Google DeepMind has released Genie 3, its latest general-purpose world model that can create interactive 3D environments from just a text prompt. “Given a text prompt, Genie 3 can generate dynamic worlds that you can navigate in real time at 24 frames per second, retaining consistency for a few minutes at a resolution of 720p,” reads the DeepMind blog.
A Step Closer to AGI
Powered by decade-old proprietary research in simulated environments, DeepMind has built AI world models that can simulate different real-world scenarios. These models can be used as stepping stones to AGI (Artificial General Intelligence). Unlike Genie 1 and Genie 2, the latest version allows users to interact in real-time.
Applications of Genie 3: History, Animation & Natural World
- Physical World Phenomena: Users can experience real-world properties like water, lighting and other environmental scenarios.
- Natural World Simulation: From rich ecosystems to animal behviors and nuanced plant lives, the model can generate it all.
- Animation & Fiction: Lets users create highly imaginative environments with animated characters and expressive visuals.

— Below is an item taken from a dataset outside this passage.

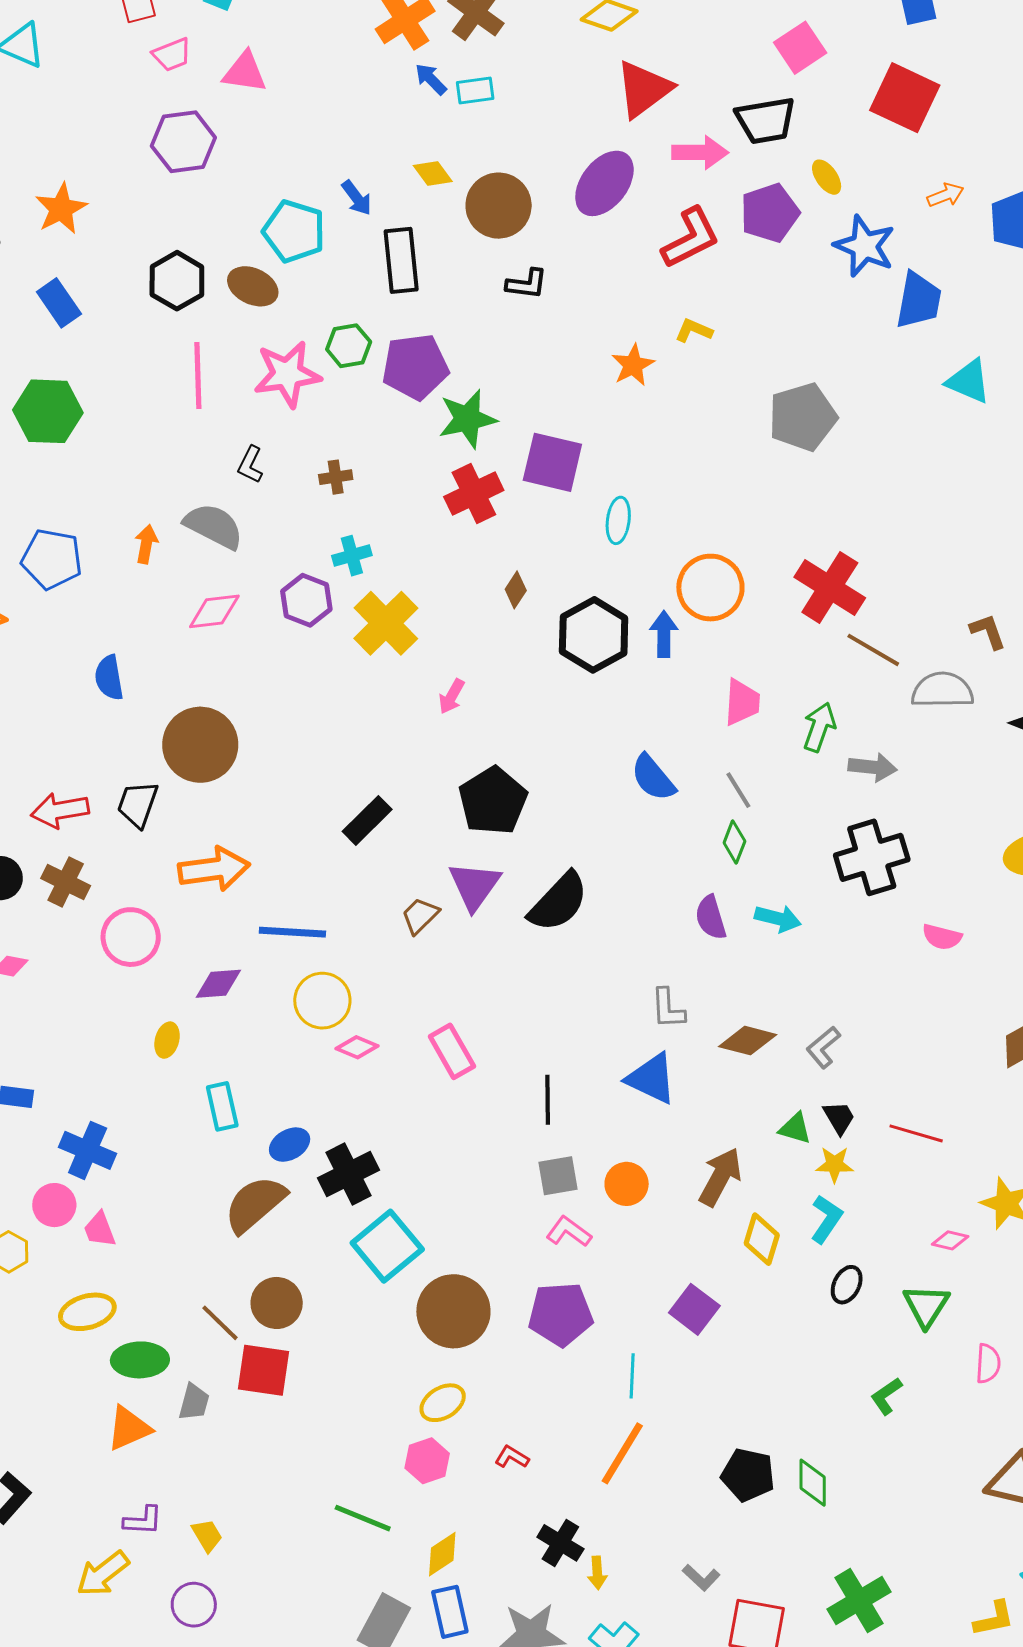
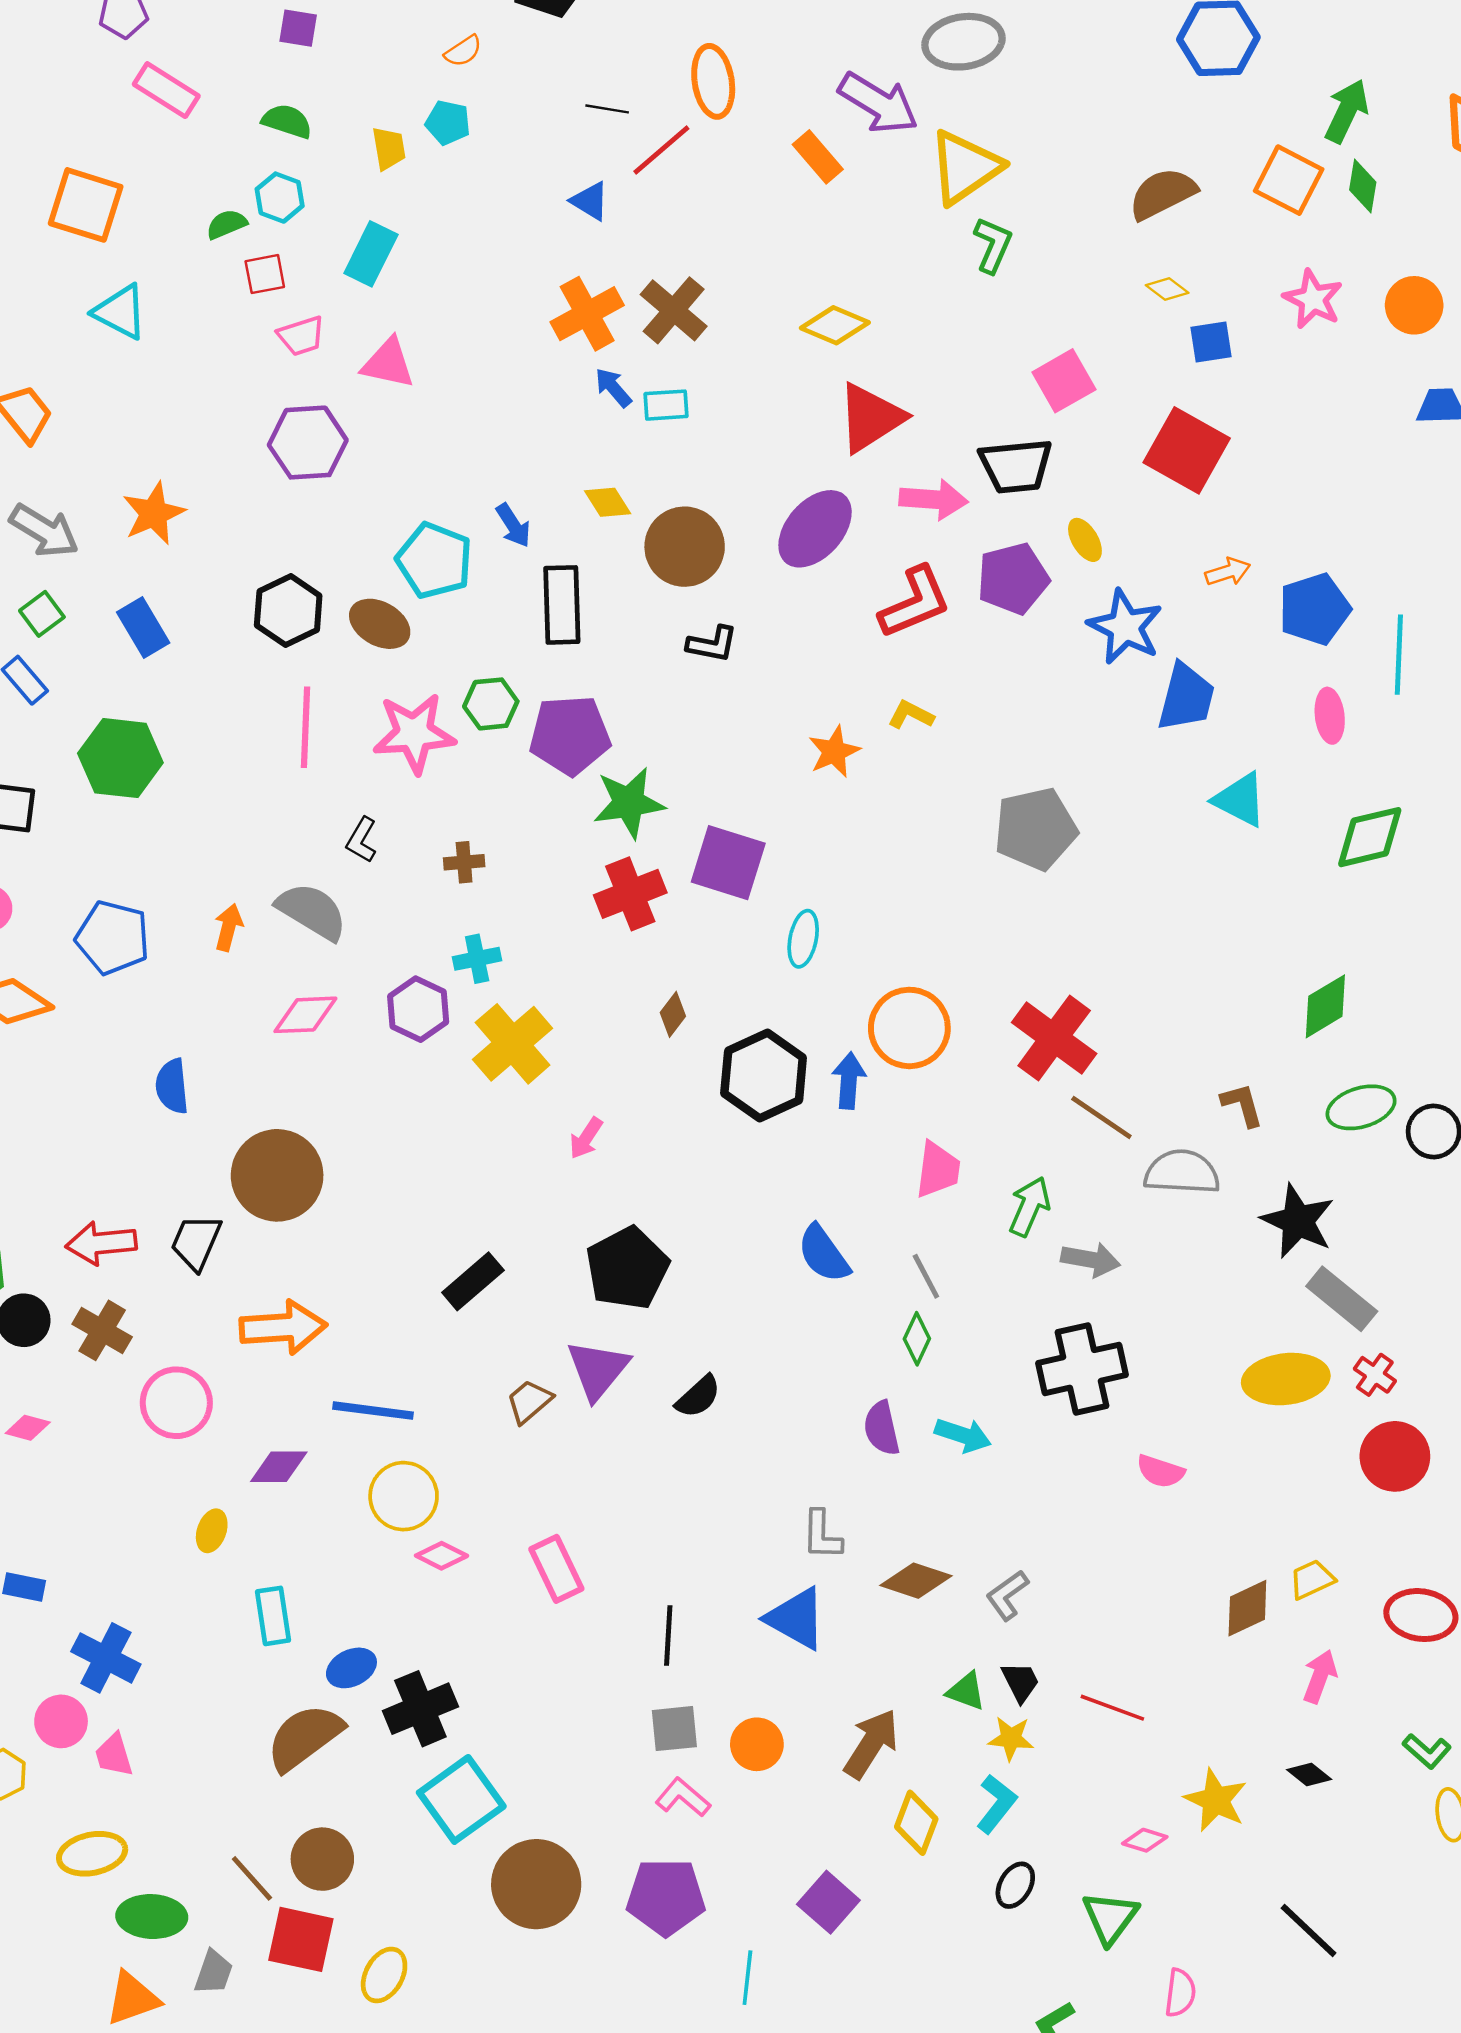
black semicircle: (558, 902) -> (698, 1397), size x0.6
yellow ellipse: (443, 1403) -> (384, 1975), moved, turned -33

- Transcending History & Geography: Users can explore locations and historical places.
Genie 3 Limitations
- Limited Direct Actions: Although many environmental changes can be prompted, the agent itself can only perform a narrow set of direct actions.
- Geographic Realism: Lacks the ability to recreate real-world locations with precise geographic fidelity.
- Text Rendering: Legible text is typically generated only when it’s explicitly included in the input world description.
- Multi-agent Interaction & Simulation: Accurately simulating interactions between multiple independent agents in shared spaces continues to be a challenging area of research.
- Short Interaction Span: The model currently supports only brief interactive sessions lasting a few minutes, rather than prolonged, hour-long engagements.
What’s Next
DeepMind considers Genie 3 “a significant moment for world models”, that will have a ripple effect on generative AI and AI research. The firm is currently exploring implications of the model while continuing to advance it for further applications in education, gaming, and training.